Angela Watts arrived in the small Welsh village of Resolven, in the Vale of Neath, on a warm day in July 2021. Aside from the walking trails and waterfalls there was not much in the way of visitor attractions. That month, the district website advertised a Women’s Institute bake sale and a small outdoor musical performance. No matter. Watts hadn’t made the two-hour journey for fun. She was there to get a feel for the scene where a man’s skeletal remains had been discovered on a nearby hillside, back in 1979.
Watts was the embodiment of pragmatism, in her early sixties, sensibly dressed, with gold-framed glasses and greying black hair, cut short in a no-fuss style.
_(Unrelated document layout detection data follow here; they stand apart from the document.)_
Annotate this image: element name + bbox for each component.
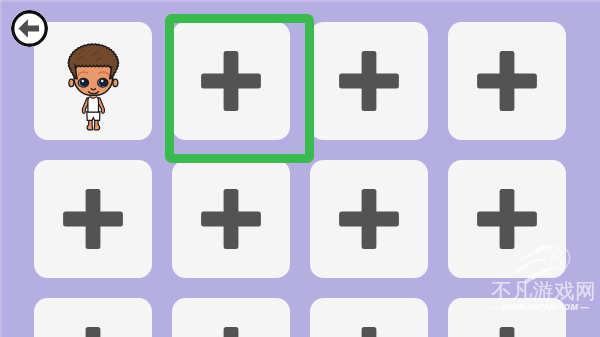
button[interactable]: Add character — [34, 160, 152, 278]
button[interactable]: Add character — [172, 298, 290, 337]
button[interactable]: Character slot 1, filled — [34, 22, 152, 140]
staticText: — WWW.BUFAN.COM — — [490, 300, 590, 312]
button[interactable]: Add character — [310, 22, 428, 140]
button[interactable]: Add character — [448, 22, 566, 140]
button[interactable]: Add character — [172, 22, 290, 140]
staticText: 不凡游戏网 — [491, 278, 596, 304]
button[interactable]: Add character — [310, 298, 428, 337]
button[interactable]: Add character — [172, 160, 290, 278]
button[interactable]: Back — [11, 10, 48, 47]
button[interactable]: Add character — [34, 298, 152, 337]
button[interactable]: Add character — [448, 298, 566, 337]
button[interactable]: Add character — [310, 160, 428, 278]
button[interactable]: Add character — [448, 160, 566, 278]
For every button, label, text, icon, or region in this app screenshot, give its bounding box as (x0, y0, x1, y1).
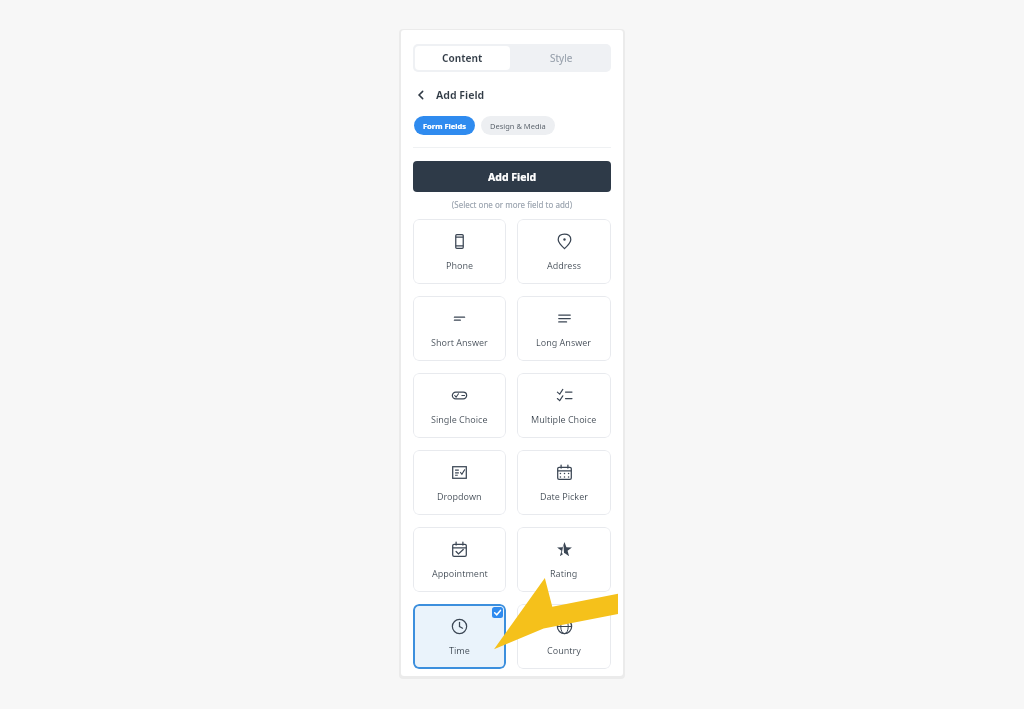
staticText: Address (547, 259, 582, 271)
button[interactable]: Single Choice (413, 373, 506, 438)
button[interactable]: Date Picker (517, 450, 611, 515)
button[interactable]: Rating (517, 527, 611, 592)
button[interactable]: Long Answer (517, 296, 611, 361)
button[interactable]: Content (415, 46, 510, 70)
button[interactable]: Multiple Choice (517, 373, 611, 438)
button[interactable]: Add Field (413, 161, 611, 192)
staticText: Rating (550, 567, 578, 579)
staticText: Appointment (432, 567, 488, 579)
staticText: Country (547, 644, 581, 656)
button[interactable]: Back (414, 86, 610, 104)
button[interactable]: Design & Media (481, 116, 555, 135)
other: Back (414, 88, 428, 102)
staticText: Short Answer (431, 336, 488, 348)
staticText: Add Field (488, 170, 537, 184)
button[interactable]: Dropdown (413, 450, 506, 515)
staticText: Design & Media (490, 121, 546, 131)
staticText: Style (550, 51, 573, 65)
button[interactable]: Style (512, 44, 611, 72)
staticText: Dropdown (437, 490, 482, 502)
staticText: Time (449, 644, 470, 656)
button[interactable]: Time (413, 604, 506, 669)
staticText: Long Answer (536, 336, 592, 348)
button[interactable]: Short Answer (413, 296, 506, 361)
staticText: Multiple Choice (531, 413, 597, 425)
button[interactable]: Country (517, 604, 611, 669)
staticText: Single Choice (431, 413, 488, 425)
staticText: Add Field (436, 88, 485, 102)
button[interactable]: Phone (413, 219, 506, 284)
button[interactable]: Appointment (413, 527, 506, 592)
staticText: (Select one or more field to add) (401, 199, 623, 210)
staticText: Form Fields (423, 121, 466, 131)
staticText: Phone (446, 259, 474, 271)
button[interactable]: Address (517, 219, 611, 284)
staticText: Date Picker (540, 490, 588, 502)
button[interactable]: Form Fields (414, 116, 475, 135)
staticText: Content (442, 51, 483, 65)
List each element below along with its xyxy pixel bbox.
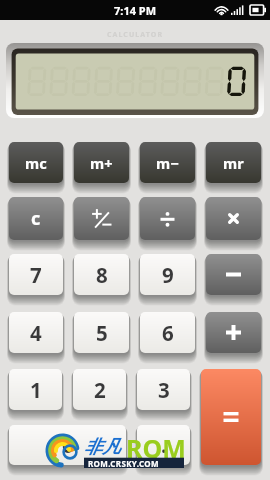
- button[interactable]: 5: [74, 312, 129, 353]
- button[interactable]: 8: [74, 254, 129, 295]
- staticText: 3: [158, 376, 170, 404]
- staticText: 4: [30, 319, 42, 347]
- button[interactable]: Plus minus: [74, 197, 129, 240]
- button[interactable]: 6: [140, 312, 195, 353]
- button[interactable]: 4: [9, 312, 63, 353]
- staticText: m−: [156, 153, 179, 173]
- button[interactable]: 9: [140, 254, 195, 295]
- staticText: c: [31, 206, 41, 231]
- staticText: .: [161, 431, 167, 459]
- button[interactable]: 0: [9, 425, 126, 465]
- staticText: 非凡: [84, 436, 120, 459]
- button[interactable]: m+: [74, 142, 129, 183]
- button[interactable]: Minus: [206, 254, 261, 295]
- staticText: mr: [223, 153, 244, 173]
- staticText: 6: [162, 319, 174, 347]
- staticText: ROM.CRSKY.COM: [88, 458, 159, 469]
- staticText: mc: [25, 153, 47, 173]
- button[interactable]: c: [9, 197, 63, 240]
- staticText: m+: [90, 153, 113, 173]
- button[interactable]: 3: [137, 369, 190, 410]
- staticText: 8: [96, 261, 108, 289]
- button[interactable]: 2: [73, 369, 126, 410]
- staticText: 7: [30, 261, 42, 289]
- staticText: RQM: [126, 431, 186, 465]
- staticText: 0: [62, 431, 74, 459]
- button[interactable]: 7: [9, 254, 63, 295]
- staticText: 1: [30, 376, 42, 404]
- button[interactable]: 1: [9, 369, 62, 410]
- button[interactable]: m−: [140, 142, 195, 183]
- button[interactable]: Plus: [206, 312, 261, 353]
- staticText: 2: [94, 376, 106, 404]
- button[interactable]: Divide: [140, 197, 195, 240]
- staticText: 9: [162, 261, 174, 289]
- button[interactable]: mc: [9, 142, 63, 183]
- button[interactable]: Multiply: [206, 197, 261, 240]
- button[interactable]: mr: [206, 142, 261, 183]
- button[interactable]: Equals: [201, 369, 261, 465]
- staticText: 7:14 PM: [114, 3, 157, 18]
- staticText: 5: [96, 319, 108, 347]
- button[interactable]: .: [137, 425, 190, 465]
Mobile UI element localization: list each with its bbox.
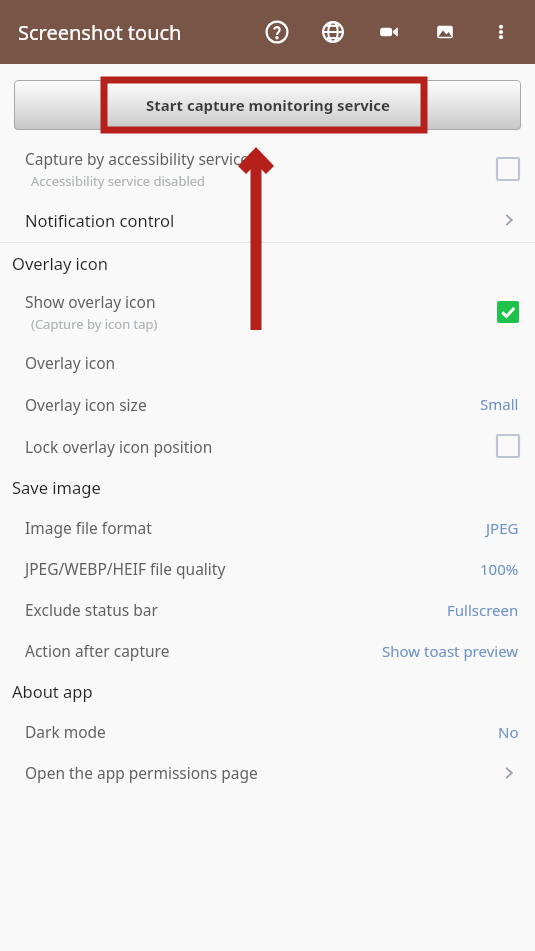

She had come to Resolven with her friend Margaret Vale to seek new leads on the case of the dead man and distribute flyers calling for information. She had all sorts of questions. The hills around Resolven were steep — she couldn’t imagine scrambling up them herself. And the man had walked with a limp. So how had he got up carrying a holdall and a briefcase? Was he driven to the top and rolled down?
She went to the post office, the kind typically found in a small village, where the woman behind the counter seemed to know everyone but couldn’t remember anything about a skeleton being found in the area 40 years before. Watts approached the vicar with a possible name for the deceased. He walked up and down the cemetery looking at gravestones, and trawled records going back more than 100 years, hoping to discover family connections. But everyone she spoke to drew a blank. It seemed that the death had simply never been talked about.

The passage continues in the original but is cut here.